- [PROMPT]: All pictures must be dropped, while the entries are given again word for word.

- [RECORDS SHOWN]:
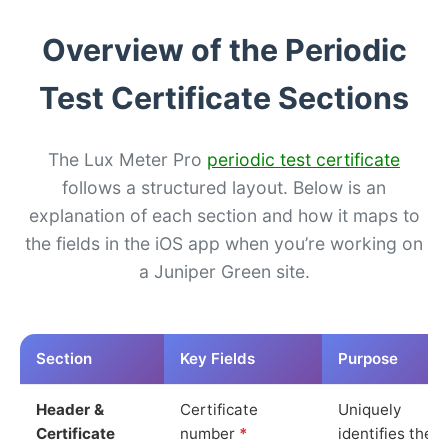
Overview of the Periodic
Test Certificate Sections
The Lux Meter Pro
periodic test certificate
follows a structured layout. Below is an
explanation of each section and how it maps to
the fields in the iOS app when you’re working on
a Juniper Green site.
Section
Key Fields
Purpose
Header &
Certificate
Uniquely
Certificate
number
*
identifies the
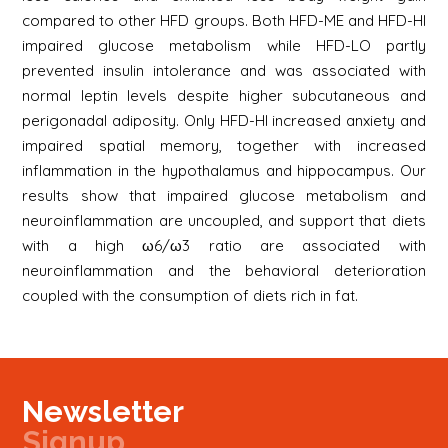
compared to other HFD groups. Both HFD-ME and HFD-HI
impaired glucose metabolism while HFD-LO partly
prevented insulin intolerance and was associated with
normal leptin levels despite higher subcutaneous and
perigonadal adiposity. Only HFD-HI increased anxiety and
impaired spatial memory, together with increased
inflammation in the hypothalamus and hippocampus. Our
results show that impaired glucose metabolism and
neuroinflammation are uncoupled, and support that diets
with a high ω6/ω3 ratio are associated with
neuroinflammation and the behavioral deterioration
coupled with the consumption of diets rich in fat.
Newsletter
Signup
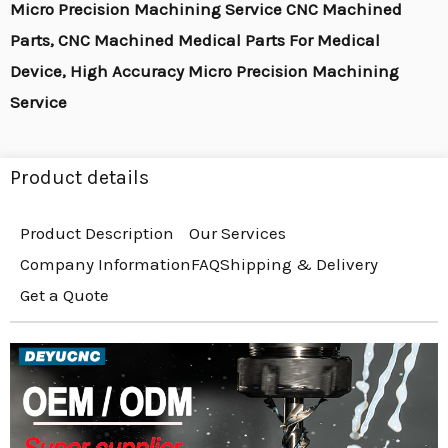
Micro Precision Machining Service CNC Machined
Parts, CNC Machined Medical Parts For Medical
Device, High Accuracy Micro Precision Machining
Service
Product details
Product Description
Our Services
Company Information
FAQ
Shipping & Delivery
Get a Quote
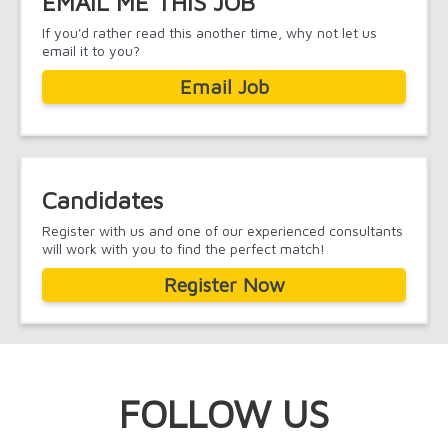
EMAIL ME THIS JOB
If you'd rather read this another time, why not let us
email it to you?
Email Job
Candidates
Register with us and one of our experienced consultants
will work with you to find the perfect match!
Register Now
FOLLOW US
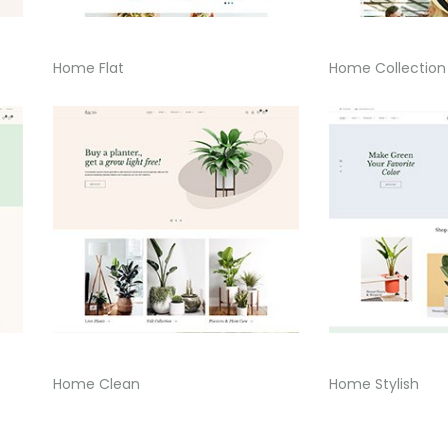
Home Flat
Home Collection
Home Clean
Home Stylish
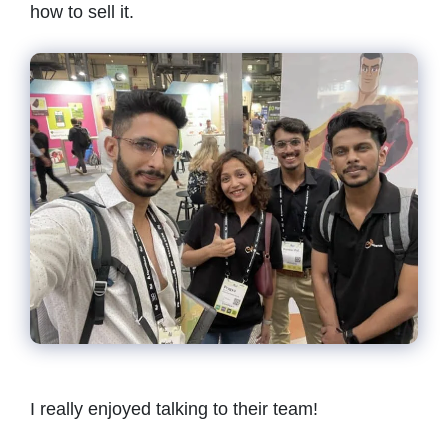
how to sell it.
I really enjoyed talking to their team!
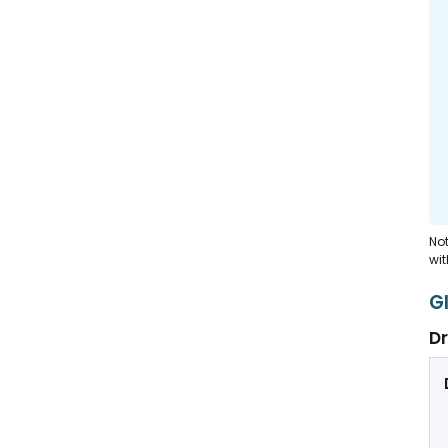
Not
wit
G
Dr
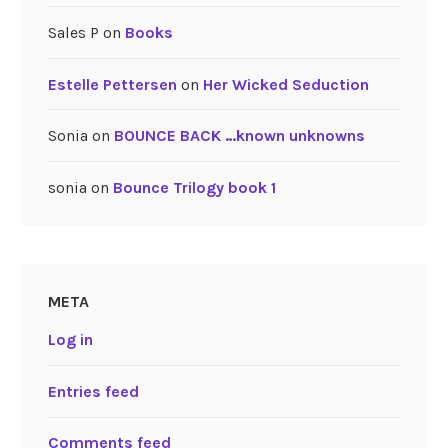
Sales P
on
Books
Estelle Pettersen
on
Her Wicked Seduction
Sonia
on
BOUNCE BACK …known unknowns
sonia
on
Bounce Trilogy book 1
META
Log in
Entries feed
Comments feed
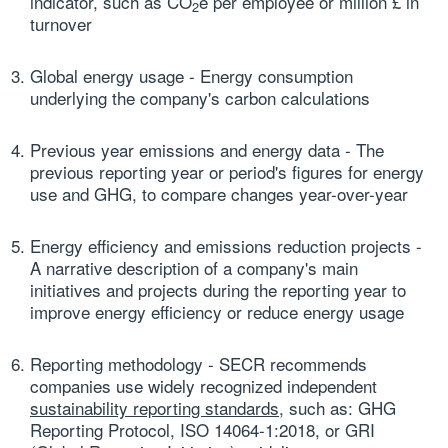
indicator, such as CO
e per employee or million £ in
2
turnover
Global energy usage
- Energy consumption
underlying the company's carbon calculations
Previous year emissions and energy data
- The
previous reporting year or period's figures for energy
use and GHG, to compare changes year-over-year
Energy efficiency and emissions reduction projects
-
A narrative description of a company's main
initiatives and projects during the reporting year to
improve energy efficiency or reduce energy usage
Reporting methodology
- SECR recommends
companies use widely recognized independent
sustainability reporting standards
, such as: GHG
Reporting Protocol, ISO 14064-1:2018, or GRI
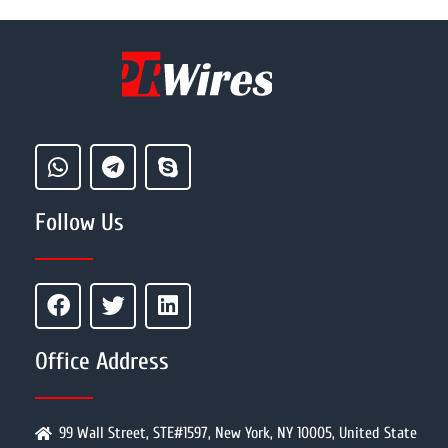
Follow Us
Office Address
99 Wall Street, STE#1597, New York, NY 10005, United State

- [ANSWER BELOW]:
Overview of the Periodic
Test Certificate Sections
The Lux Meter Pro
periodic test certificate
follows a structured layout. Below is an
explanation of each section and how it maps to
the fields in the iOS app when you’re working on
a Juniper Green site.
Section
Key Fields
Purpose
Header &
Certificate
Uniquely
Certificate
number
*
identifies the
compared to other HFD groups. Both HFD-ME and HFD-HI
impaired glucose metabolism while HFD-LO partly
prevented insulin intolerance and was associated with
normal leptin levels despite higher subcutaneous and
perigonadal adiposity. Only HFD-HI increased anxiety and
impaired spatial memory, together with increased
inflammation in the hypothalamus and hippocampus. Our
results show that impaired glucose metabolism and
neuroinflammation are uncoupled, and support that diets
with a high ω6/ω3 ratio are associated with
neuroinflammation and the behavioral deterioration
coupled with the consumption of diets rich in fat.
Newsletter
Signup
Micro Precision Machining Service CNC Machined
Parts, CNC Machined Medical Parts For Medical
Device, High Accuracy Micro Precision Machining
Service
Product details
Product Description
Our Services
Company Information
FAQ
Shipping & Delivery
Get a Quote
EMAIL ME THIS JOB
If you'd rather read this another time, why not let us
email it to you?
Email Job
Candidates
Register with us and one of our experienced consultants
will work with you to find the perfect match!
Register Now
FOLLOW US
Home Flat
Home Collection
Home Clean
Home Stylish
how to sell it.
I really enjoyed talking to their team!
Not
wit
G
Dr
Sales P
on
Books
Estelle Pettersen
on
Her Wicked Seduction
Sonia
on
BOUNCE BACK …known unknowns
sonia
on
Bounce Trilogy book 1
META
Log in
Entries feed
Comments feed
indicator, such as CO
e per employee or million £ in
2
turnover
Global energy usage
- Energy consumption
underlying the company's carbon calculations
Previous year emissions and energy data
- The
previous reporting year or period's figures for energy
use and GHG, to compare changes year-over-year
Energy efficiency and emissions reduction projects
-
A narrative description of a company's main
initiatives and projects during the reporting year to
improve energy efficiency or reduce energy usage
Reporting methodology
- SECR recommends
companies use widely recognized independent
sustainability reporting standards
, such as: GHG
Reporting Protocol, ISO 14064-1:2018, or GRI
Follow Us
Office Address
99 Wall Street, STE#1597, New York, NY 10005, United State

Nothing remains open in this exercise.